I tried to rewrite the getTime() function in the solution myself. What I did was I did not create the lef and rig arrays, I went straight into pushing x[i] or L-x[i] into the v vector for sorting, depending on d[i]. This produced different results for the latter test cases with w > 1 and it would not work, but I wonder why
Could you perhaps show us your code implementing your approach?
vector<pi> finish;
for(int i = 0; i < n; i++){
if(d[i] == 1){
finish.push_back({l-x[i], w[i]});
}
else finish.push_back({x[i], w[i]});
}
sort(finish.begin(), finish.end());
int t = 0;
for(auto& p : finish){
total -= p.second * 2;
if(total <= 0){
t = p.first;
break;
}
}
here, this is the part where I calculate t
What output did you receive on the sample input?
2, which is correct
I see your mistake. I don’t think you read the problem carefully.
Read this:
- A meeting occurs when two cows i and j occupy the same point, where that point is not a barn. In this case, cow i is assigned cow j’s previous velocity and vice versa. Note that cows could potentially meet at points that are not integers.
This indicates that a cow facing the positive direction could end up at the left barn by “bouncing” off a cow going in the negative direction and vice versa.
Your logic implies that a cow facing the positive direction will always end up on the right barn and vice versa, which is incorrect.

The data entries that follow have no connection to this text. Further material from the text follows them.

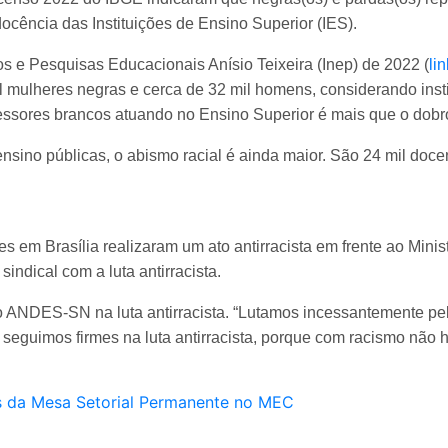
docência das Instituições de Ensino Superior (IES).
s e Pesquisas Educacionais Anísio Teixeira (Inep) de 2022 (
lin
l mulheres negras e cerca de 32 mil homens, considerando insti
essores brancos atuando no Ensino Superior é mais que o dobr
nsino públicas, o abismo racial é ainda maior. São 24 mil doce
es em Brasília realizaram um ato antirracista em frente ao Min
indical com a luta antirracista.
 ANDES-SN na luta antirracista. “Lutamos incessantemente pela
seguimos firmes na luta antirracista, porque com racismo não h
is da Mesa Setorial Permanente no MEC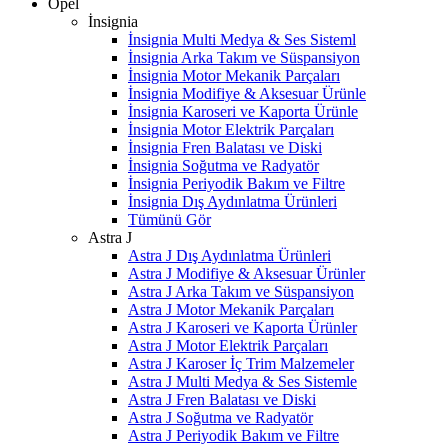
Opel
İnsignia
İnsignia Multi Medya & Ses Sisteml
İnsignia Arka Takım ve Süspansiyon
İnsignia Motor Mekanik Parçaları
İnsignia Modifiye & Aksesuar Ürünle
İnsignia Karoseri ve Kaporta Ürünle
İnsignia Motor Elektrik Parçaları
İnsignia Fren Balatası ve Diski
İnsignia Soğutma ve Radyatör
İnsignia Periyodik Bakım ve Filtre
İnsignia Dış Aydınlatma Ürünleri
Tümünü Gör
Astra J
Astra J Dış Aydınlatma Ürünleri
Astra J Modifiye & Aksesuar Ürünler
Astra J Arka Takım ve Süspansiyon
Astra J Motor Mekanik Parçaları
Astra J Karoseri ve Kaporta Ürünler
Astra J Motor Elektrik Parçaları
Astra J Karoser İç Trim Malzemeler
Astra J Multi Medya & Ses Sistemle
Astra J Fren Balatası ve Diski
Astra J Soğutma ve Radyatör
Astra J Periyodik Bakım ve Filtre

I got confused by this at first, but as highlighted in the editorial it doesn’t matter if I assign opposite velocities to cows that collide, it is the same thing if they just pass over each other. It seems like the getTime() function in the official solution ignores this part as well, but it worked properly unlike mine
I think I realize the difference between your solution and the editorials. You considered the right cows and the left cows on the same iteration.
Rather than doing for(int i=0; i<n; i++)
, you should store the right moving cows are left moving cows separately and implement it like you did except the loops should be for(int i=0; i<leftFacingCow.size(); i++)
and for(int i=0; i<rightFacingCow.size(); i++)
.
Here would be the code that would correctly return the value of t for all test cases:
vector<pi> finish;
vector<int> rightTimes, leftTimes;
for(int i=0; i<n; i++){
if(d[i] == -1){
leftTimes.pb(x[i]);
} else {
rightTimes.pb(x[i]);
}
}
for(int i: leftTimes){
finish.pb({i, w[i]});
}
for(int i: rightTimes){
finish.pb({l-i, w[i]});
}
sort(all(finish));
int t = 0, tot = 0, cur = 0;
while(2*tot <= totWeight){
tot += finish[cur].second;
t++;
cur++;
}
return t;
Indeed, but why does it not work with one iteration? Is it not okay to ignore the steps of pushing the times into rightTimes and leftTimes
Please read the editorial carefully. The part saying that “this multiset remains the same regardless of whether cows switch cows or not” means that the number of cows reaching the left barn remains constant rather than the precise cows that end up on the left barn. I advise you to read the following paragraph carefully. Hopefully, that will clarify your misunderstanding of this problem. However, I would agree that the sentence I mentioned was somewhat misleading to many students reading this editorial.
Ah that cleared things up for me. Now I see that the weights pushed back into finish with two iterations is different from the weights I pushed back into finish with one iteration. Thank you for answering, it was really helpful!